Mathematical Challenge Six: Computational Duality. Duality in mathematics has been a profound tool for theoretical understanding. Can it be extended to develop principled computational techniques where duality and geometry are the basis for novel algorithms?
Mathematical Challenge Seven: Occam’s Razor in Many Dimensions. As data collection increases can we “do more with less” by finding lower bounds for sensing complexity in systems? This is related to questions about entropy maximization algorithms.
Mathematical Challenge Eight: Beyond Convex Optimization. Can linear algebra be replaced by algebraic geometry in a systematic way?
Mathematical Challenge Nine: What are the Physical Consequences of Perelman’s Proof of Thurston’s Geometrization Theorem? Can profound theoretical advances in understanding three dimensions be applied to construct and manipulate structures across scales to fabricate novel materials?
Mathematical Challenge Ten: Algorithmic Origami and Biology. Build a stronger mathematical theory for isometric and rigid embedding that can give insight into protein folding.
Mathematical Challenge Eleven: Optimal Nanostructures. Develop new mathematics for constructing optimal globally symmetric structures by following simple local rules via the process of nanoscale self-assembly.
Mathematical Challenge Twelve: The Mathematics of Quantum Computing, Algorithms, and Entanglement. In the last century we learned how quantum phenomena shape our world. In the coming century we need to develop the mathematics required to control the quantum world.
Mathematical Challenge Thirteen: What new scalable mathematics is needed to replace the traditional Partial Differential Equations (PDE) approach to differential games?
Mathematical Challenge Fourteen: An Information Theory for Virus Evolution. Can Shannon’s theory shed light on this fundamental area of biology?
Mathematical Challenge Fifteen: The Geometry of Genome Space. What notion of distance is needed to incorporate biological utility?

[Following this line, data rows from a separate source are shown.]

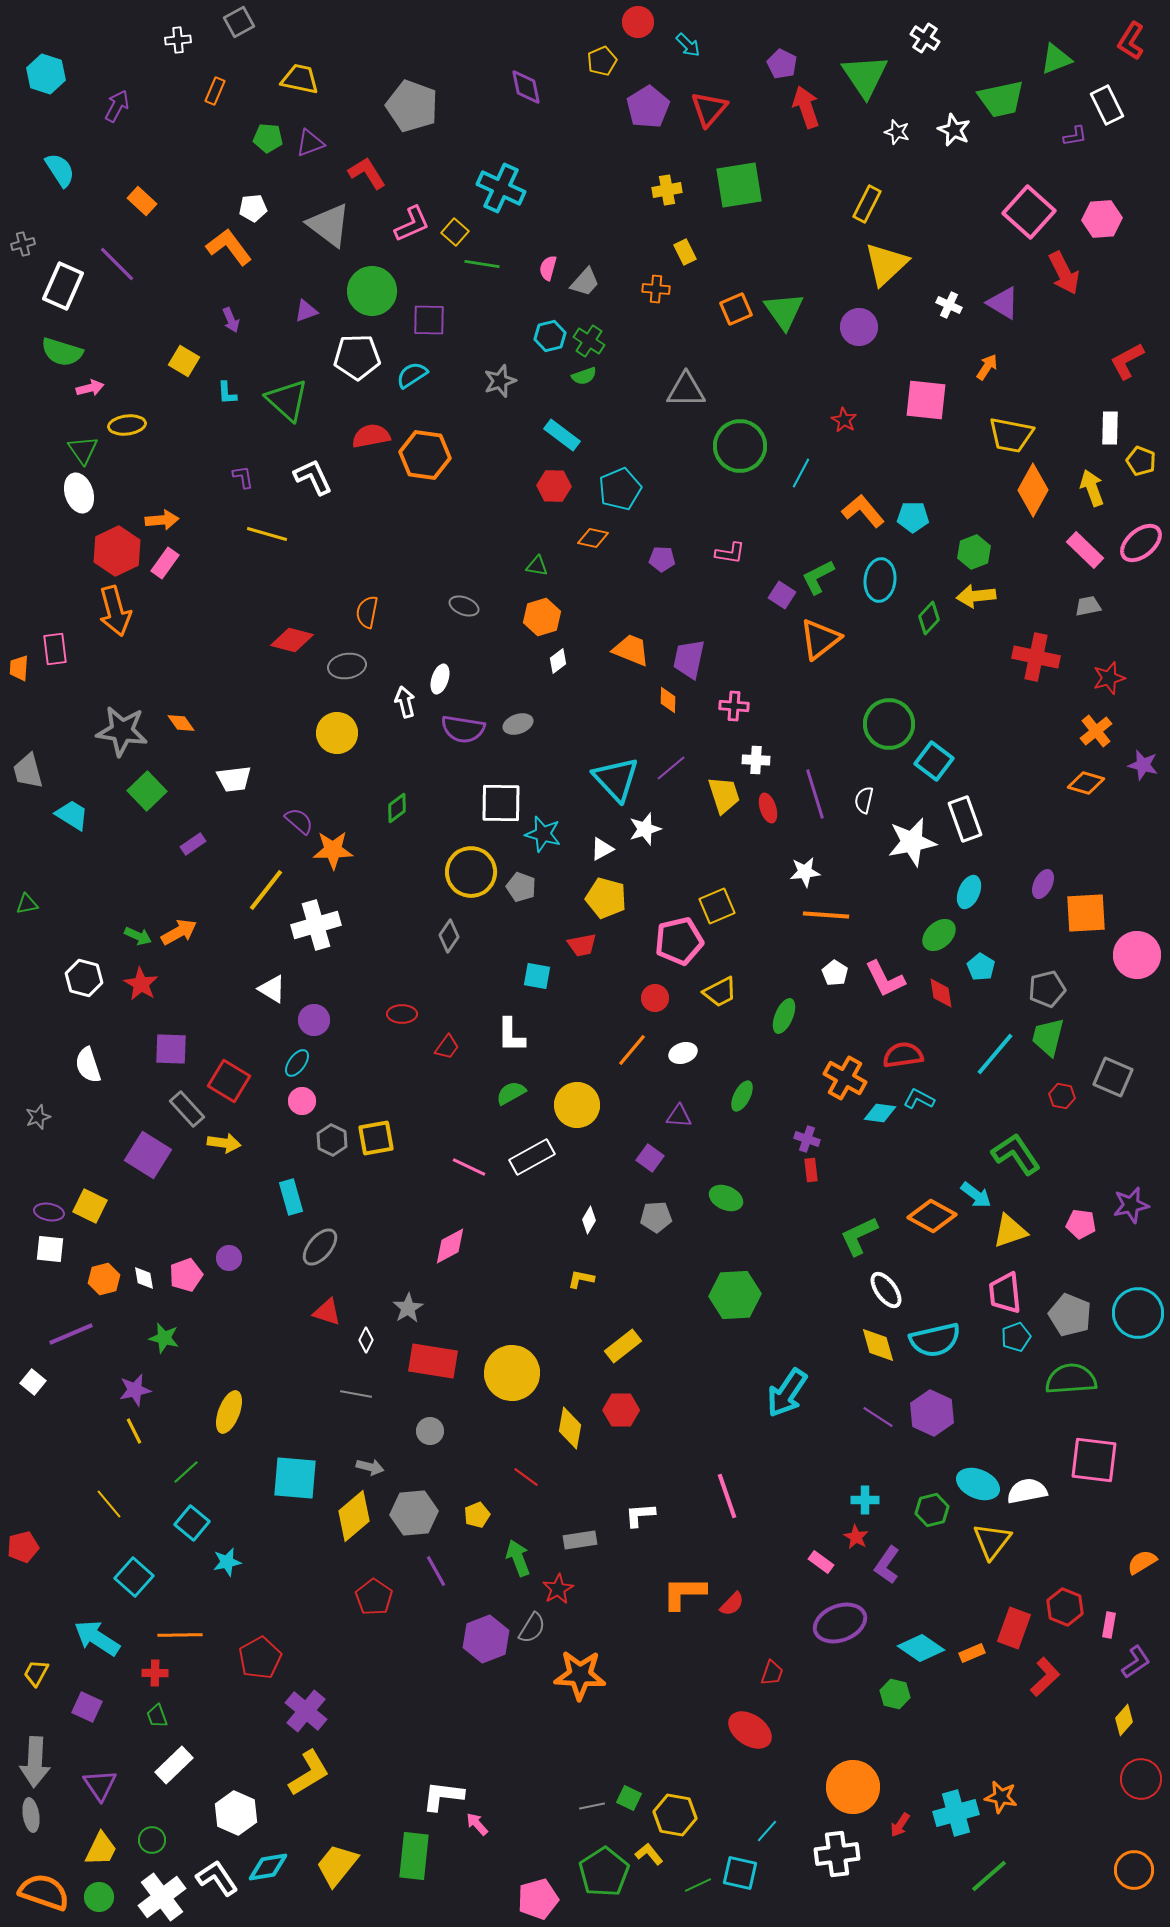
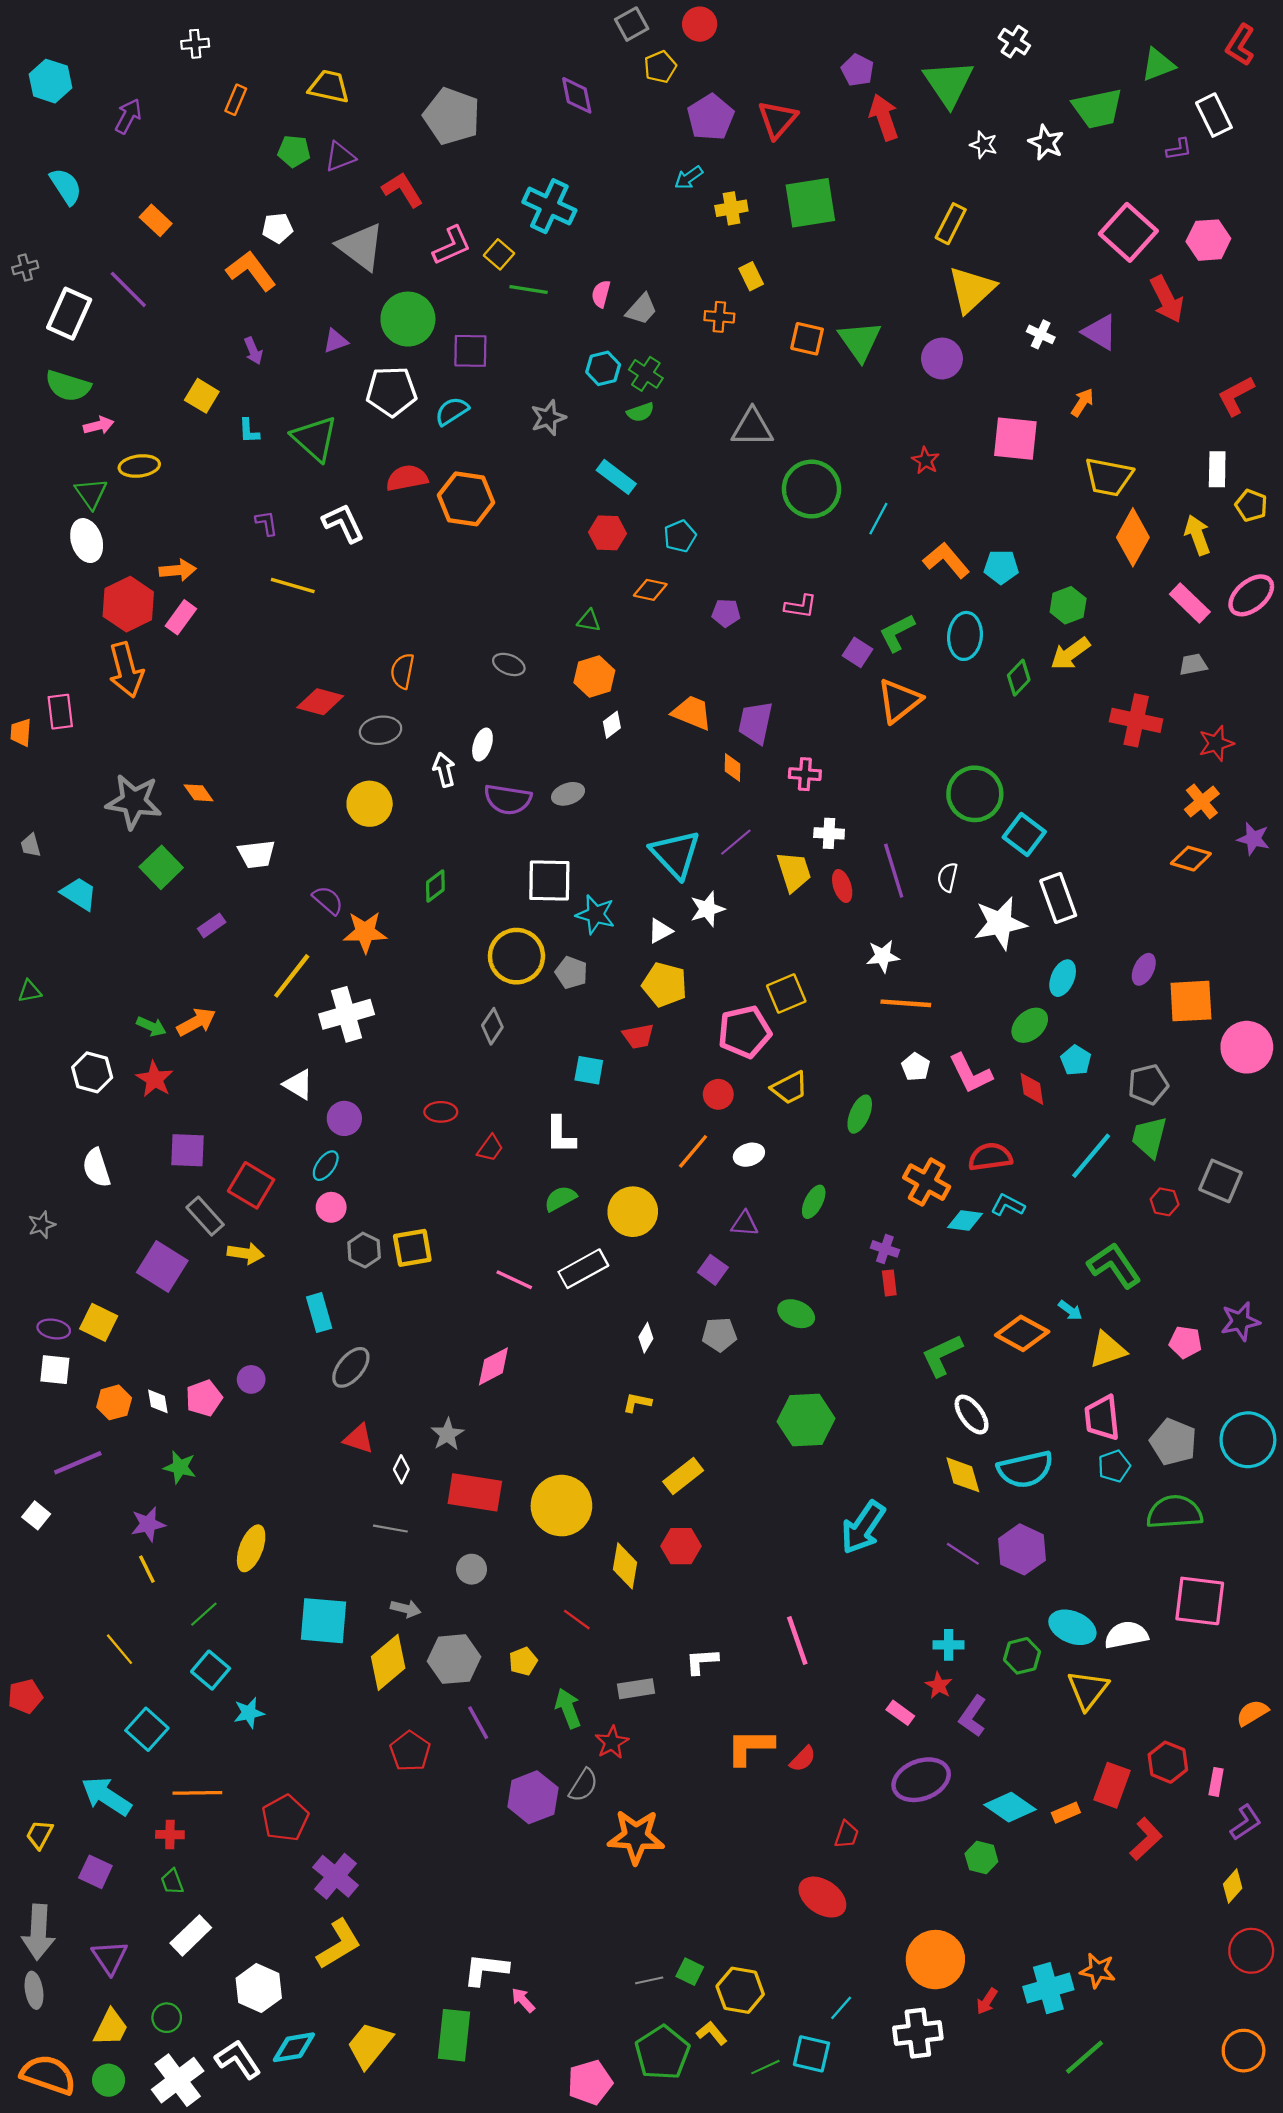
gray square: (239, 22) -> (632, 24), moved
cyan arrow: (688, 45) -> (689, 178), moved, turned 100
orange square: (736, 309) -> (807, 339), turned 36
cyan pentagon: (620, 489) -> (680, 536), size x0.7
yellow arrow: (976, 596) -> (1070, 653), turned -30
gray trapezoid: (28, 771) -> (31, 845), size x0.6
cyan arrow: (976, 1195) -> (1070, 1310), size x0.7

Mathematical Challenge Sixteen: What are the Symmetries and Action Principles for Biology? Extend our understanding of symmetries and action principles in biology along the lines of classical thermodynamics, to include important biological concepts such as robustness, modularity, evolvability and variability.
Mathematical Challenge Seventeen: Geometric Langlands and Quantum Physics. How does the Langlands program, which originated in number theory and representation theory, explain the fundamental symmetries of physics? And vice versa?
Mathematical Challenge Eighteen: Arithmetic Langlands, Topology, and Geometry. What is the role of homotopy theory in the classical, geometric, and quantum Langlands programs?
Mathematical Challenge Nineteen: Settle the Riemann Hypothesis. The Holy Grail of number theory.
Mathematical Challenge Twenty: Computation at Scale. How can we develop asymptotics for a world with massively many degrees of freedom?
Mathematical Challenge Twenty-one: Settle the Hodge Conjecture. This conjecture in algebraic geometry is a metaphor for transforming transcendental computations into algebraic ones.
Mathematical Challenge Twenty-two: Settle the Smooth Poincare Conjecture in Dimension 4. What are the implications for space-time and cosmology? And might the answer unlock the secret of “dark energy”?
Mathematical Challenge Twenty-three: What are the Fundamental Laws of Biology? This question will remain front and center for the next 100 years. DARPA places this challenge last as finding these laws will undoubtedly require the mathematics developed in answering several of the questions listed above.
Obvious comments are obvious:
1. This is DARPA's wish list; it doesn't mean any of this is going to get done just because they asked for it.
2. DARPA has often wished for things and later made them true (e.g., the Internet), and most of the things in this list would change the world.